A seven-item scale created by Morycz (1985) was used to measure whether or not the CG was considering institutionalization of the CR. Specific questions probed if the CR had spoken with family members, friends, or professionals, or had taken steps to identify a nursing home. Scoring for each item is binary (yes or no). Pruchno and Potashnik (1989) reported a coefficient alpha of .82 for this scale and a strong relationship with actual placement.


Sample Characteristics

Two hundred and eighty-nine CG–CR dyads were screened, 203 were deemed eligible, and 140 consented to participate.
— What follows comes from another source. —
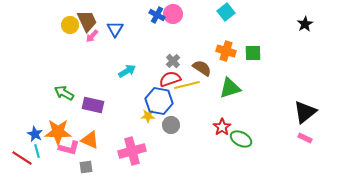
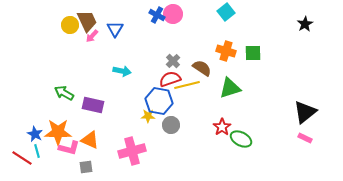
cyan arrow: moved 5 px left; rotated 42 degrees clockwise
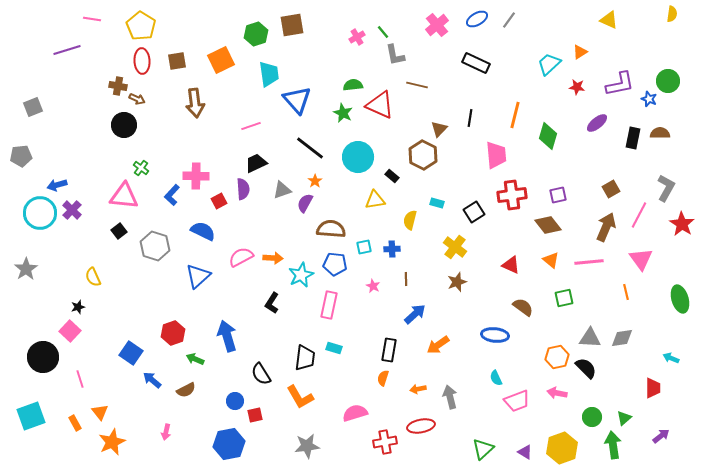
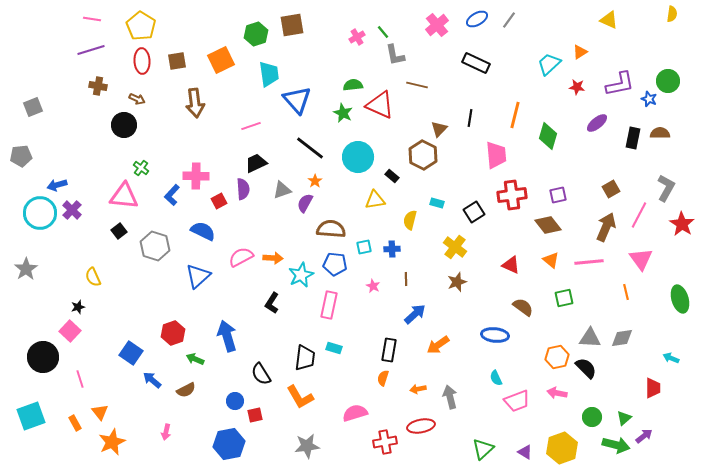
purple line at (67, 50): moved 24 px right
brown cross at (118, 86): moved 20 px left
purple arrow at (661, 436): moved 17 px left
green arrow at (613, 445): moved 3 px right; rotated 112 degrees clockwise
Of the 140 participants who consented, 70 were randomized to each group. There were 118 dyads that completed a 6-month assessment, 57 from the MSC and 61 from the STC. Eight of these CRs (3 from the MSC and 5 from the STC; 6 White and 2 African American) had been placed in long-term care settings, and 12 were deceased prior to the 6-month assessment. Thus, their data were obtained from the placement and bereavement batteries, respectively. A total of 22 dyads (13 from the MSC and 9 from the STC) discontinued their participation in the study prior to the 6-month assessment. There was no significant difference in discontinuation rate between the two groups. The resultant sample did not differ from the baseline sample of 140 dyads on key demographic characteristics (CG race, age, and CES-D; CR MMSE, frequency of problem behaviors, and behavioral bother scores).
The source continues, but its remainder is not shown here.